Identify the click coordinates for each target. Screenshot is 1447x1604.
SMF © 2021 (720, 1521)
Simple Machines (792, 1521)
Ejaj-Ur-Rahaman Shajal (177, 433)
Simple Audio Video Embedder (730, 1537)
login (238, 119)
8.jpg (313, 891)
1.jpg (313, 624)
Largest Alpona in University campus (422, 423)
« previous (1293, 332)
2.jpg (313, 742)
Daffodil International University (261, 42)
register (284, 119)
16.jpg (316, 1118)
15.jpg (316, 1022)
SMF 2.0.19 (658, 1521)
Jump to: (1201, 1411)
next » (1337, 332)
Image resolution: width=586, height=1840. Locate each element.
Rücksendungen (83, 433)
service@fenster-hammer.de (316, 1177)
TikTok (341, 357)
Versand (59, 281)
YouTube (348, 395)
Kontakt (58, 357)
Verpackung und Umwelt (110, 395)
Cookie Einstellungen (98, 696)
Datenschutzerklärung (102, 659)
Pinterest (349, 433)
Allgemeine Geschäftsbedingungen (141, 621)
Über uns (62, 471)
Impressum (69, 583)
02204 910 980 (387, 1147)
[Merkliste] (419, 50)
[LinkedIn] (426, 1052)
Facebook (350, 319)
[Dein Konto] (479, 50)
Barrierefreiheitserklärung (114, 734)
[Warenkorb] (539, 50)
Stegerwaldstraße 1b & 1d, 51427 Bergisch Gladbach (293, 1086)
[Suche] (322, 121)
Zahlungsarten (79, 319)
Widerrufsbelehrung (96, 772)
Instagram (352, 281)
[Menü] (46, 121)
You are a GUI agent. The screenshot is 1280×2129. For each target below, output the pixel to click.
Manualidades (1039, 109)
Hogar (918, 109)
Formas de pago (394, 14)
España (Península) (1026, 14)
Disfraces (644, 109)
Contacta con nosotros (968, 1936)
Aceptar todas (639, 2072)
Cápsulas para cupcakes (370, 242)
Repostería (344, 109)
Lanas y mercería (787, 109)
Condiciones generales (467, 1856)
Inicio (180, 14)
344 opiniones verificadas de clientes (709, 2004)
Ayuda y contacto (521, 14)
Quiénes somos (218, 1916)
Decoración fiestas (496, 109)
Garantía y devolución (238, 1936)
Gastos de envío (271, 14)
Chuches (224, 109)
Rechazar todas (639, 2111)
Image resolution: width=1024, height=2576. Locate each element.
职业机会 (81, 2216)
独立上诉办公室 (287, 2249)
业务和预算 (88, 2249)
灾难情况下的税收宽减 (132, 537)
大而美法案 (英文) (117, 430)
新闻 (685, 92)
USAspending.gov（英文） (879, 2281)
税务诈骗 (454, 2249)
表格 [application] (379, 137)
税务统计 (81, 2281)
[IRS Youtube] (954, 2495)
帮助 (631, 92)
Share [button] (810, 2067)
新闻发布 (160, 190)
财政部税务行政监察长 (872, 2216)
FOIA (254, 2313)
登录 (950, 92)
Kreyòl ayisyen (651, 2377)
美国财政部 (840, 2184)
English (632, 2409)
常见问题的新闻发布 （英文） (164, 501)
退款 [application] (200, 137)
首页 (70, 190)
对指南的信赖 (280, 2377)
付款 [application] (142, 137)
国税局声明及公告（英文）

WORK TASK: The answer consists of the lines above that include the word "University", each copied exactly.

TASK ANSWER:
Largest Alpona in University campus (422, 423)
Daffodil International University (261, 42)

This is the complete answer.